How To Optimize Your Usage: The Best AI Models to Use, version 2.2

Previous version of the guide:


Gemini 2.5 Pro + Claude 4 Sonnet Thinking > Grok 4 >? GPT-5 >> Auto > GPT-5 Mini > Sonic

  • Grok 4 broken - I like his approach, but he is always unable to continue chat.
  • Gemini 2.5 Pro less broken, then Grok 4 - It can also interrupt execution in the middle of a task, like Grok, but less often.
  • Claude Sonnet 4 Thinking very good when he has enough intelligence to do the task, but expensive. Very good as QA Engineer. I usually use it when other models have ■■■■■■ me off with their stupidity or when I’m fed up with the errors in Cursor Agent Chat.
  • I tried Claude Opus 4.1 Thinking and it was absurdly expensive considering what I got in return.
  • GPT-5: I’m still trying it out. I switch between GPT-5-high and GPT-5-low.
  • Sonic (Grok 4 Coder Lite?) is lightning dumb but fast. I really hope that the unnamed provider gave a lightweight version of the neural network, and not a full one.
  • I previously recommended o4-mini as a budget option. Now it seems slow, and it’s also pretty lazy. So for very simple tasks, use Auto, GPT-5 Mini, or Sonic. Or GPT-5-low - it’s pretty cheap and powerful.
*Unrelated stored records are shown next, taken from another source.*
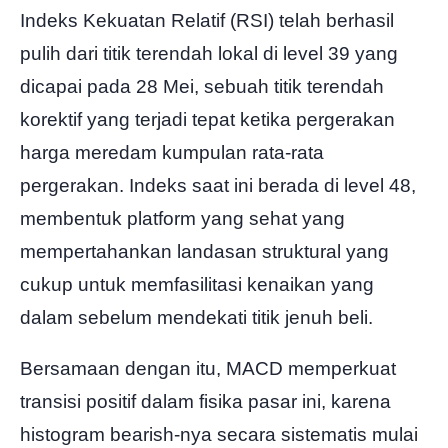
Indeks Kekuatan Relatif (RSI) telah berhasil
pulih dari titik terendah lokal di level 39 yang
dicapai pada 28 Mei, sebuah titik terendah
korektif yang terjadi tepat ketika pergerakan
harga meredam kumpulan rata-rata
pergerakan. Indeks saat ini berada di level 48,
membentuk platform yang sehat yang
mempertahankan landasan struktural yang
cukup untuk memfasilitasi kenaikan yang
dalam sebelum mendekati titik jenuh beli.
Bersamaan dengan itu, MACD memperkuat
transisi positif dalam fisika pasar ini, karena
histogram bearish-nya secara sistematis mulai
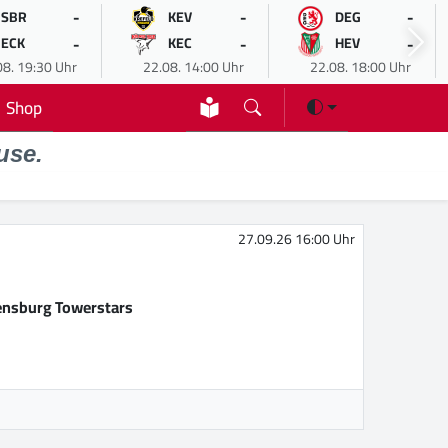
-
-
-
SBR
KEV
DEG
-
-
-
ECK
KEC
HEV
08. 19:30 Uhr
22.08. 14:00 Uhr
22.08. 18:00 Uhr
Shop
use.
27.09.26 16:00 Uhr
nsburg Towerstars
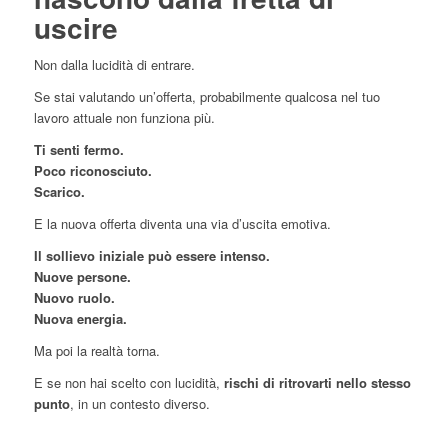
uscire
Non dalla lucidità di entrare.
Se stai valutando un’offerta, probabilmente qualcosa nel tuo
lavoro attuale non funziona più.
Ti senti fermo.
Poco riconosciuto.
Scarico.
E la nuova offerta diventa una via d’uscita emotiva.
Il sollievo iniziale può essere intenso.
Nuove persone.
Nuovo ruolo.
Nuova energia.
Ma poi la realtà torna.
E se non hai scelto con lucidità,
rischi di ritrovarti nello stesso
punto
, in un contesto diverso.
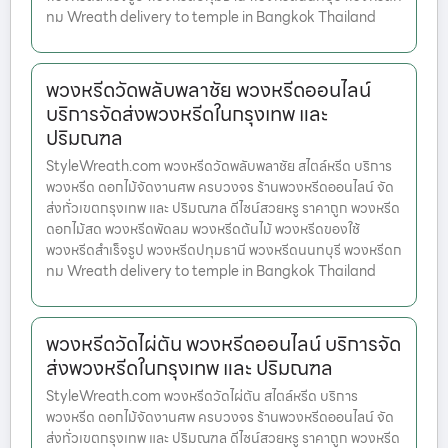
ทม Wreath delivery to temple in Bangkok Thailand
พวงหรีดวัดพลับพลาชัย พวงหรีดออนไลน์
บริการจัดส่งพวงหรีดในกรุงเทพ และ
ปริมณฑล
StyleWreath.com พวงหรีดวัดพลับพลาชัย สไตล์หรีด บริการ
พวงหรีด ดอกไม้จัดงานศพ ครบวงจร ร้านพวงหรีดออนไลน์ จัด
ส่งทั่วเขตกรุงเทพ และ ปริมณฑล ดีไซน์สวยหรู ราคาถูก พวงหรีด
ดอกไม้สด พวงหรีดพัดลม พวงหรีดต้นไม้ พวงหรีดของใช้
พวงหรีดสำเร็จรูป พวงหรีดปทุมธานี พวงหรีดนนทบุรี พวงหรีดก
ทม Wreath delivery to temple in Bangkok Thailand
พวงหรีดวัดไผ่ตัน พวงหรีดออนไลน์ บริการจัด
ส่งพวงหรีดในกรุงเทพ และ ปริมณฑล
StyleWreath.com พวงหรีดวัดไผ่ตัน สไตล์หรีด บริการ
พวงหรีด ดอกไม้จัดงานศพ ครบวงจร ร้านพวงหรีดออนไลน์ จัด
ส่งทั่วเขตกรุงเทพ และ ปริมณฑล ดีไซน์สวยหรู ราคาถูก พวงหรีด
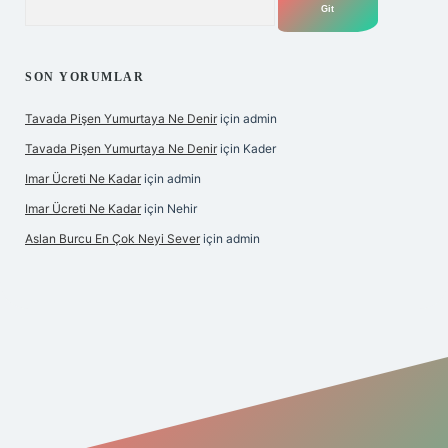
SON YORUMLAR
Tavada Pişen Yumurtaya Ne Denir
için
admin
Tavada Pişen Yumurtaya Ne Denir
için
Kader
Imar Ücreti Ne Kadar
için
admin
Imar Ücreti Ne Kadar
için
Nehir
Aslan Burcu En Çok Neyi Sever
için
admin
tonbet-giris.com/
betexper güvenilir mi
elexbetgiris.org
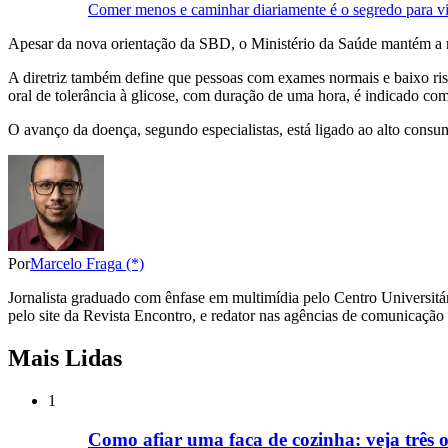
Comer menos e caminhar diariamente é o segredo para viv
Apesar da nova orientação da SBD, o Ministério da Saúde mantém a rec
A diretriz também define que pessoas com exames normais e baixo risco
oral de tolerância à glicose, com duração de uma hora, é indicado com
O avanço da doença, segundo especialistas, está ligado ao alto consumo
Por
Marcelo Fraga (*)
Jornalista graduado com ênfase em multimídia pelo Centro Universitár
pelo site da Revista Encontro, e redator nas agências de comunicaçã
Mais Lidas
1
Como afiar uma faca de cozinha: veja três o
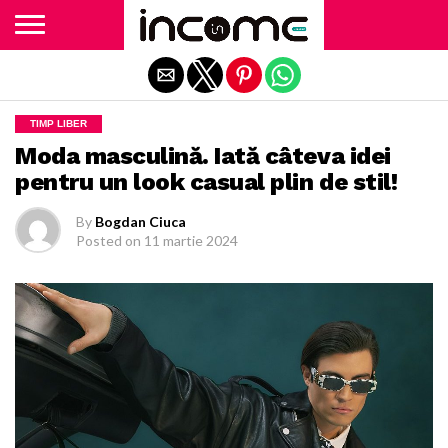
Exit mobile version
TIMP LIBER
Moda masculină. Iată câteva idei
pentru un look casual plin de stil!
By
Bogdan Ciuca
Posted on
11 martie 2024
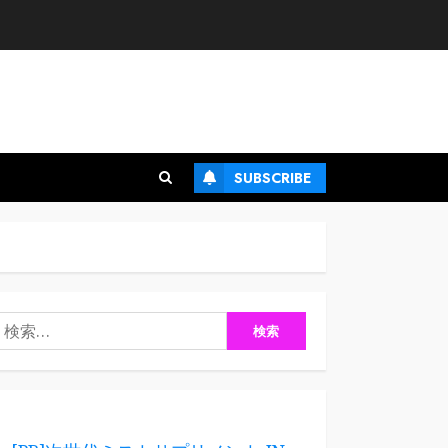
SUBSCRIBE
検
:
I also recommend giving my tools a try (though I’ve had to put them developing on hold for now :melting_face:).

Turn on bell in Watching to get updates about the guide!
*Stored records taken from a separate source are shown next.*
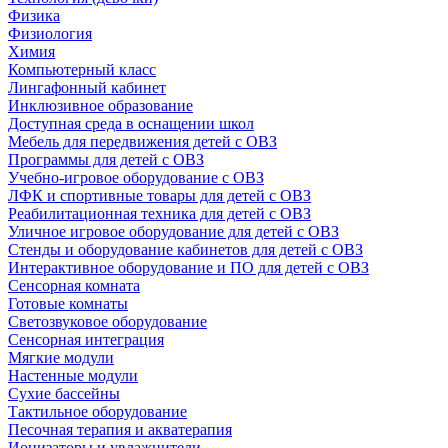
Физика
Физиология
Химия
Компьютерный класс
Лингафонный кабинет
Инклюзивное образование
Доступная среда в оснащении школ
Мебель для передвижения детей с ОВЗ
Программы для детей с ОВЗ
Учебно-игровое оборудование с ОВЗ
ЛФК и спортивные товары для детей с ОВЗ
Реабилитационная техника для детей с ОВЗ
Уличное игровое оборудование для детей с ОВЗ
Стенды и оборудование кабинетов для детей с ОВЗ
Интерактивное оборудование и ПО для детей с ОВЗ
Сенсорная комната
Готовые комнаты
Светозвуковое оборудование
Сенсорная интеграция
Мягкие модули
Настенные модули
Сухие бассейны
Тактильное оборудование
Песочная терапия и акватерапия
Ионизаторы и увлажнители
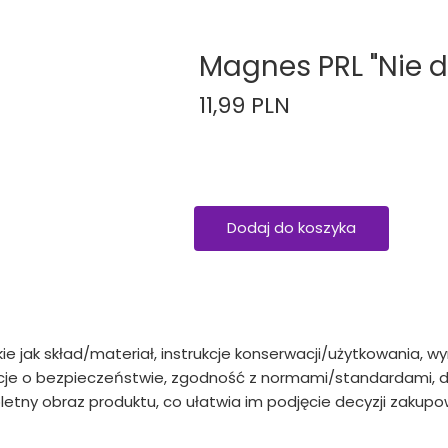
Magnes PRL "Nie 
11,99 PLN
Dodaj do koszyka
kie jak skład/materiał, instrukcje konserwacji/użytkowania, w
e o bezpieczeństwie, zgodność z normami/standardami, da
etny obraz produktu, co ułatwia im podjęcie decyzji zakupow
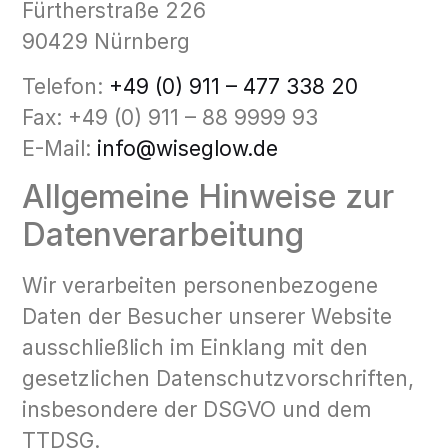
Fürtherstraße 226
90429 Nürnberg
Telefon:
+49 (0) 911 – 477 338 20
Fax: +49 (0) 911 – 88 9999 93
E-Mail:
info@wiseglow.de
Allgemeine Hinweise zur
Datenverarbeitung
Wir verarbeiten personenbezogene
Daten der Besucher unserer Website
ausschließlich im Einklang mit den
gesetzlichen Datenschutzvorschriften,
insbesondere der DSGVO und dem
TTDSG.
@condor Reddit say me that Reddit-version in r/Cursor was autodeleted by Reddit autofilters, even if I remove my Github links from it. Can you help me somehow?
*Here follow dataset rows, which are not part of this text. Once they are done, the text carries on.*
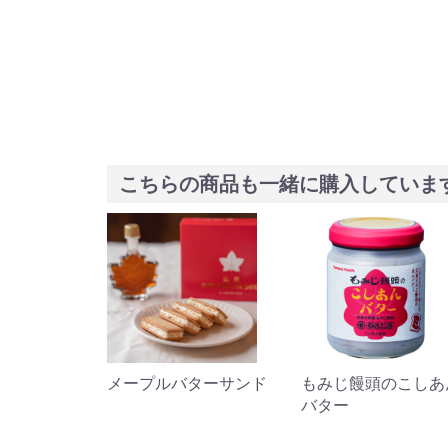
こちらの商品も一緒に購入していま
5個入
メープルバターサンド
もみじ饅頭のこしあ
バター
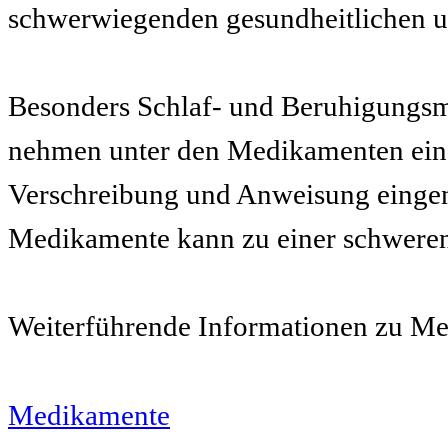
schwerwiegenden gesundheitlichen u
Besonders Schlaf- und Beruhigungsmi
nehmen unter den Medikamenten einen
Verschreibung und Anweisung eingen
Medikamente kann zu einer schweren
Weiterführende Informationen zu Me
Medikamente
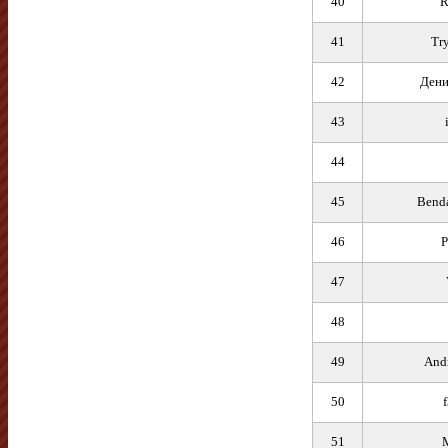
40
R
41
Tr
42
Дени
43
44
45
Benda
46
P
47
48
49
And
50
51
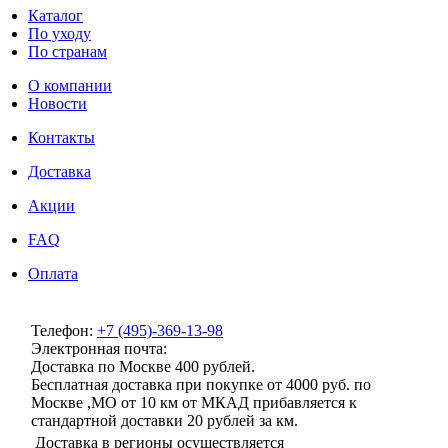
Каталог
По уходу
По странам
О компании
Новости
Контакты
Доставка
Акции
FAQ
Оплата
Телефон:
+7 (495)-369-13-98
Электронная почта:
info@milenaclub.ru
Доставка по Москве 400 рублей.
Бесплатная доставка при покупке от 4000 руб. по
Москве ,МО от 10 км от МКАД прибавляется к
стандартной доставки 20 рублей за км.
Доставка в регионы осуществляется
I sent it to Reddit mods. They mentioned that autofilters are not managed by mods so this is automatic. Also it seems your account there was suspended which may be a reason why its not showing as well.

Edit: Moved Gemini to the top of the food chain. Still not 100% stable, but for complex tasks it’s the best in terms of cost/quality ratio.
Grok 4 also approaches tasks comprehensively and in some cases is better than Gemini, but he is chaotically good.

I decided to recommend both Claude and Gemini.

  • Gemini is good for writing code. For debugging too.
  • Claude is worse in code architecture. Perhaps I am not using a completely correct and complete term, but that is exactly the feeling.
  • Gemini sometimes breaks right in the middle of execution. Claude is absolutely stable.
  • The main thing: they have different approaches. When one works poorly, let the other one have a look.
  • Well, Claude is the least lazy of all the models. Sometimes this is bad. But if you intentionally launch it with this intent, it turns out great.
  • Grok 4 is sometimes smarter and can sometimes work for tens of minutes without interruption. But I can’t say that it’s better than Gemini or Claude. At least I couldn’t achieve such an effect, although I really hoped for Grok.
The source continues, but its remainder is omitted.